Você fala em descaso das autoridades públicas. Você acha que esse descaso se deve a algum interesse específico? Sim. O nosso atual prefeito, Sebastião Melo, começou numa ala muito popular do MDB e depois foi guinando à direita conforme o calendário político, e as autoridades foram se aproximando dele em função da popularidade dele, porque ele é um cara muito popular. Ele surgiu na base do MDB.
Então, esse pessoal que apostou muito nesse desastre — por incrível que pareça, teve gente que apostou nisso aí —, esses que apostaram fazem parte do que a gente pode chamar das sete famílias mais poderosas de Porto Alegre e do Rio Grande do Sul. Eu citaria alguns nomes aí: Vidal, Vontobel, Zaffari, entre outros. Esses aí se apropriaram da tragédia de 2024 e formaram uma série de pontos onde se recebia material para atender esse pessoal que foi afetado de maneira muito grave por esse episódio.
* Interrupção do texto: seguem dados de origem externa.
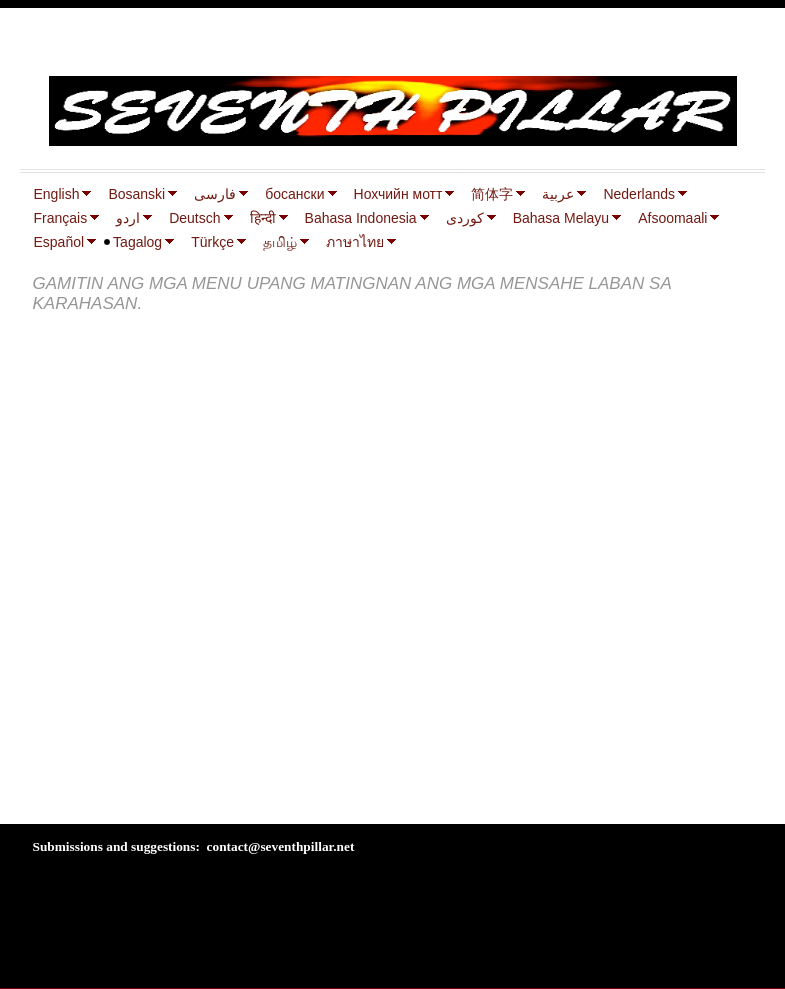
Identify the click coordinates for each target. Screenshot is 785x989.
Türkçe (212, 242)
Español (59, 242)
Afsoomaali (672, 218)
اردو (128, 218)
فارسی (215, 194)
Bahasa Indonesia (361, 218)
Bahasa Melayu (561, 218)
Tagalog (137, 242)
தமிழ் (280, 242)
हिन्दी (263, 218)
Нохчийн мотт (398, 194)
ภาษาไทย (355, 242)
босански (294, 194)
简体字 (492, 194)
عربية (558, 194)
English (57, 194)
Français (61, 218)
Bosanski (136, 194)
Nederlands (639, 194)
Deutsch (194, 218)
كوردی (465, 218)
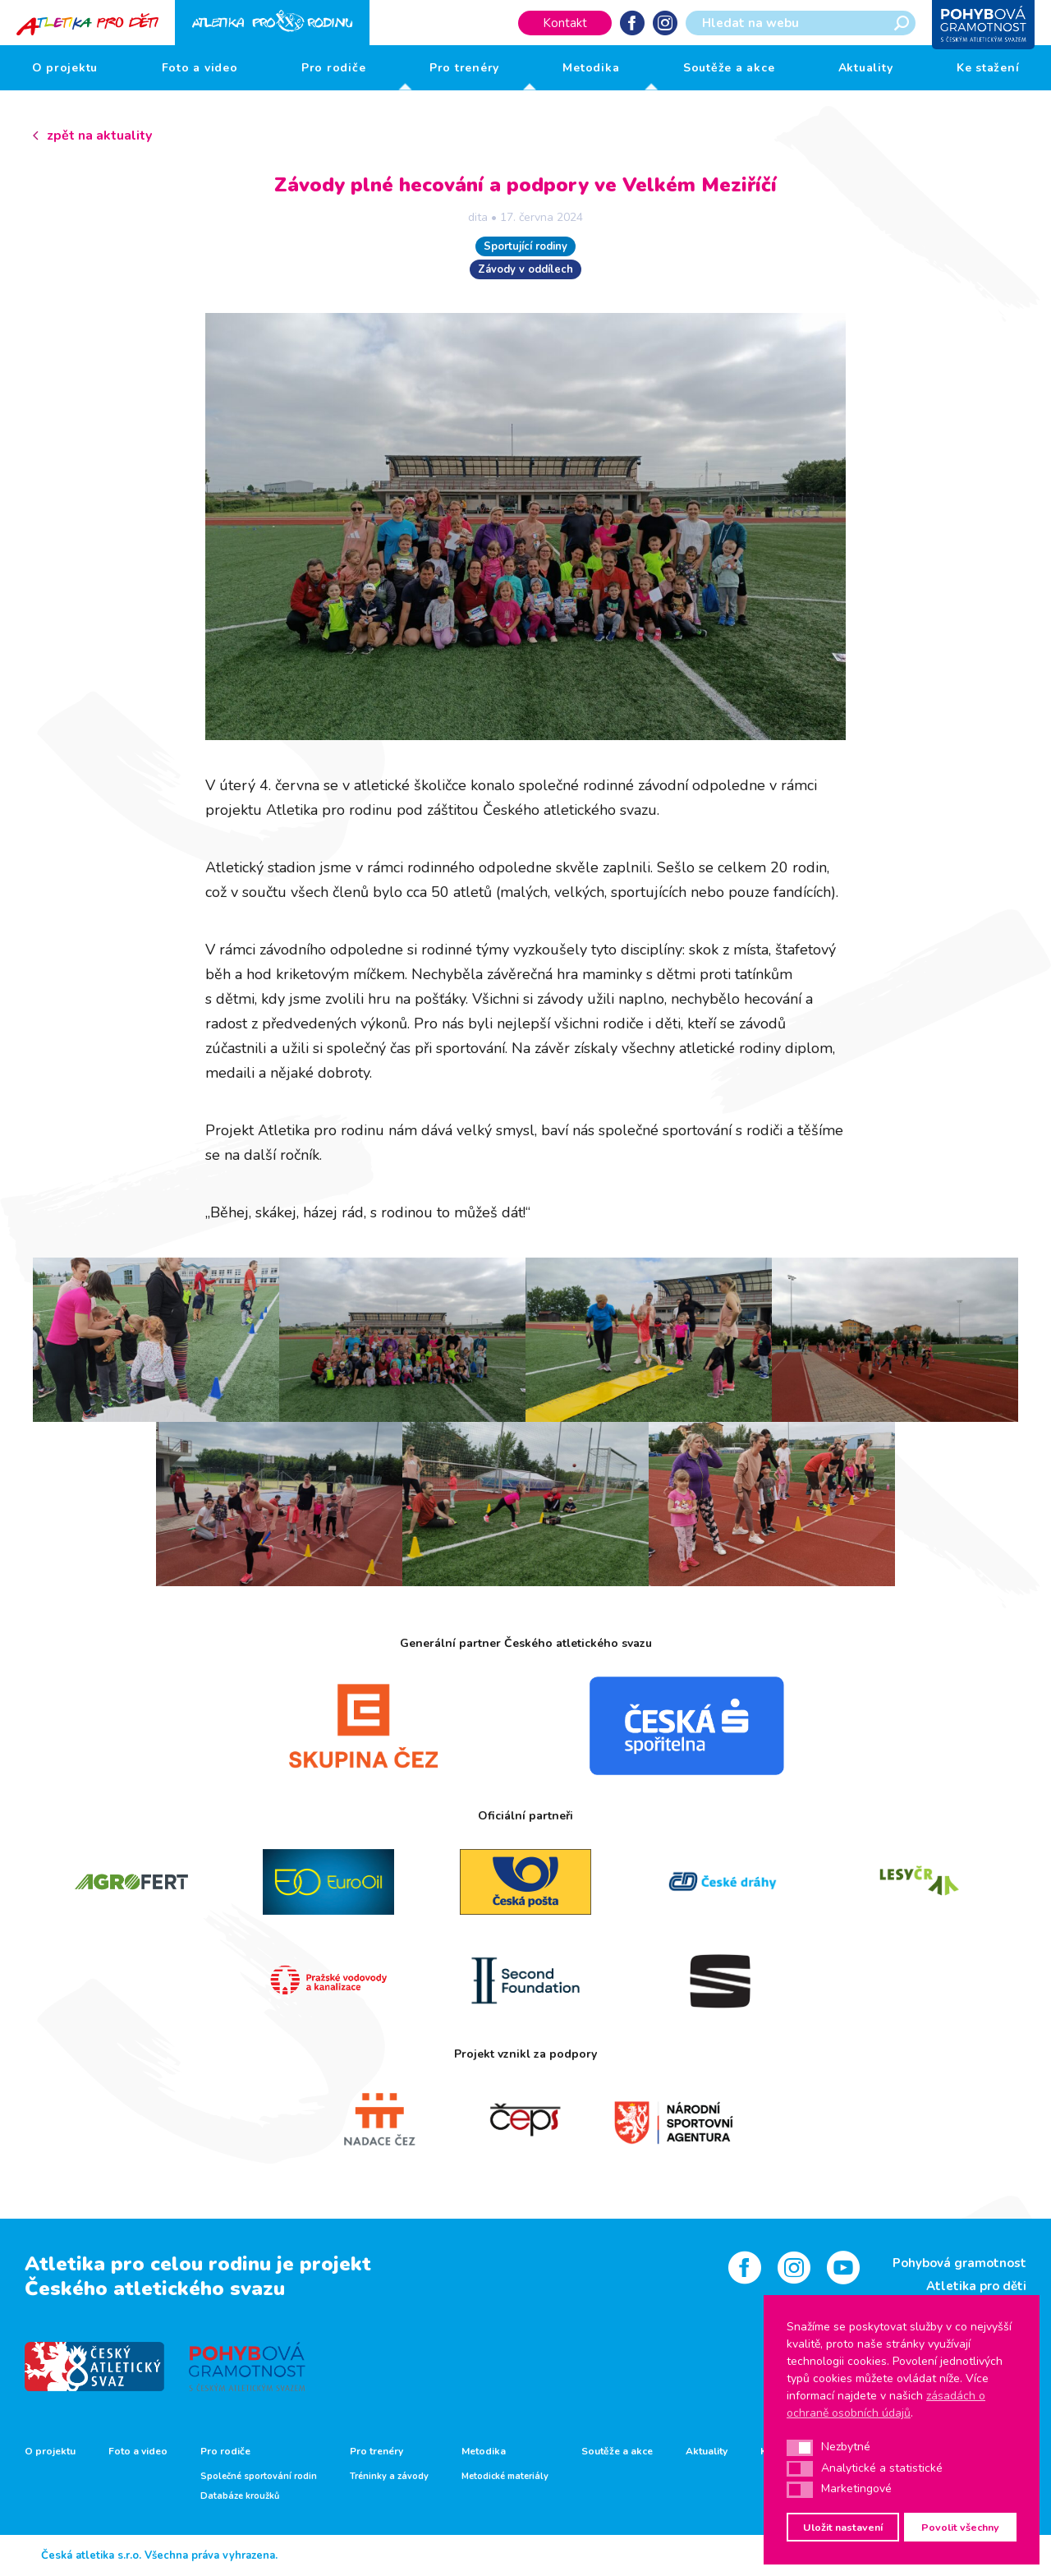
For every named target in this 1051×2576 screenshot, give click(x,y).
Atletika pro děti (976, 2286)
Um professor de sociologia chamado Marcelo Kunrath, se não me engano, fez uma pesquisa porque começou a perceber que esse pessoal que estava se mobilizando para buscar recursos era gente que só tinha carrão, sabe, muito bem vestido, todo mundo limpinho. E ele disse: ‘não, mas tem alguma coisa estranha aqui, vamos fazer uma pesquisa pra ver de onde é que está vindo essa gente, pra gente ter uma ideia de quem é que está se apropriando dessa tragédia pra tirar algum proveito político’. E ele foi estabelecendo as conexões, foi descobrindo as ligações que existiam entre esse pessoal ligado a essas famílias poderosas e quem organizava a recepção de recursos para atender as pessoas. A partir desse estudo, ele escreveu um texto que foi muito divulgado na época, que estabelecia justamente as conexões entre esses interesses políticos que agora são emergentes no Rio Grande do Sul, em Porto Alegre principalmente, e daí ele conseguiu estabelecer os vínculos que levaram esse pessoal a utilizar essa tragédia para se potencializarem do ponto de vista político e lançarem as suas pautas com o apoio da população.